§ **AVAILABLE RECORDS**

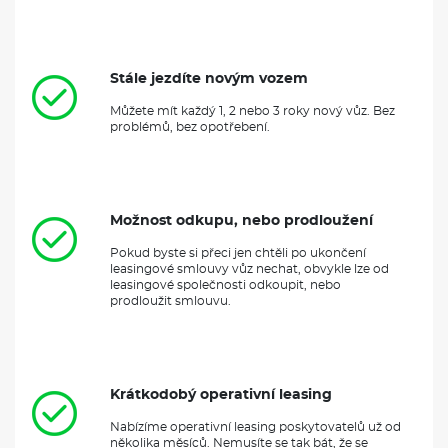
Stále jezdíte novým vozem
Můžete mít každý 1, 2 nebo 3 roky nový vůz. Bez
problémů, bez opotřebení.
Možnost odkupu, nebo prodloužení
Pokud byste si přeci jen chtěli po ukončení
leasingové smlouvy vůz nechat, obvykle lze od
leasingové společnosti odkoupit, nebo
prodloužit smlouvu.
Krátkodobý operativní leasing
Nabízíme operativní leasing poskytovatelů už od
několika měsíců. Nemusíte se tak bát, že se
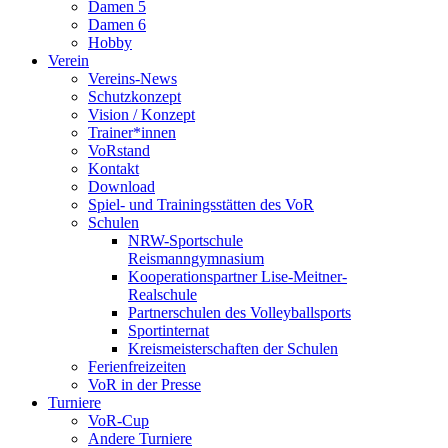
Damen 5
Damen 6
Hobby
Verein
Vereins-News
Schutzkonzept
Vision / Konzept
Trainer*innen
VoRstand
Kontakt
Download
Spiel- und Trainingsstätten des VoR
Schulen
NRW-Sportschule
Reismanngymnasium
Kooperationspartner Lise-Meitner-
Realschule
Partnerschulen des Volleyballsports
Sportinternat
Kreismeisterschaften der Schulen
Ferienfreizeiten
VoR in der Presse
Turniere
VoR-Cup
Andere Turniere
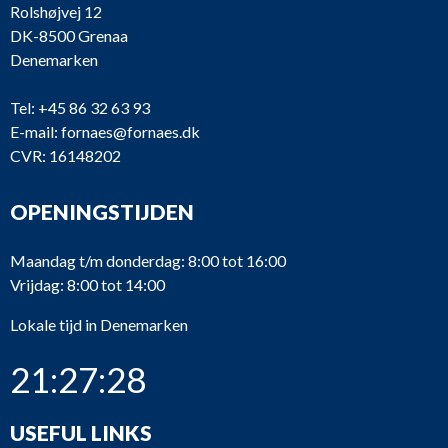
Rolshøjvej 12
DK-8500 Grenaa
Denemarken
Tel:
+45 86 32 63 93
E-mail:
fornaes@fornaes.dk
CVR: 16148202
OPENINGSTIJDEN
Maandag t/m donderdag: 8:00 tot 16:00
Vrijdag: 8:00 tot 14:00
Lokale tijd in Denemarken
21:27:28
USEFUL LINKS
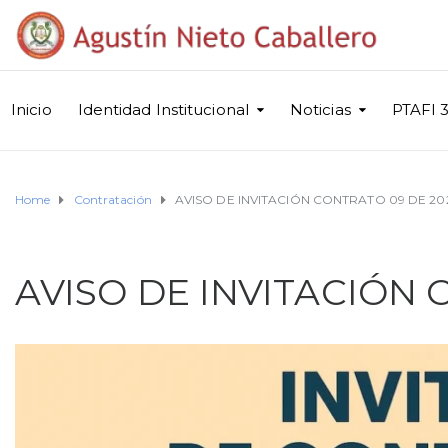
Inicio
Identidad Institucional
Noticias
PTAFI 3
Home
Contratación
AVISO DE INVITACIÓN CONTRATO 09 DE 20
AVISO DE INVITACIÓN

§ **WORK REQUEST**
What you write must match, line for line, the records from the line containing "DK-8500 Grenaa" through the last line, with every picture left out.

§ **RESPONSE TO THIS TASK**
DK-8500 Grenaa
Denemarken
Tel:
+45 86 32 63 93
E-mail:
fornaes@fornaes.dk
CVR: 16148202
OPENINGSTIJDEN
Maandag t/m donderdag: 8:00 tot 16:00
Vrijdag: 8:00 tot 14:00
Lokale tijd in Denemarken
21:27:28
USEFUL LINKS
Inicio
Identidad Institucional
Noticias
PTAFI 3
Home
Contratación
AVISO DE INVITACIÓN CONTRATO 09 DE 20
AVISO DE INVITACIÓN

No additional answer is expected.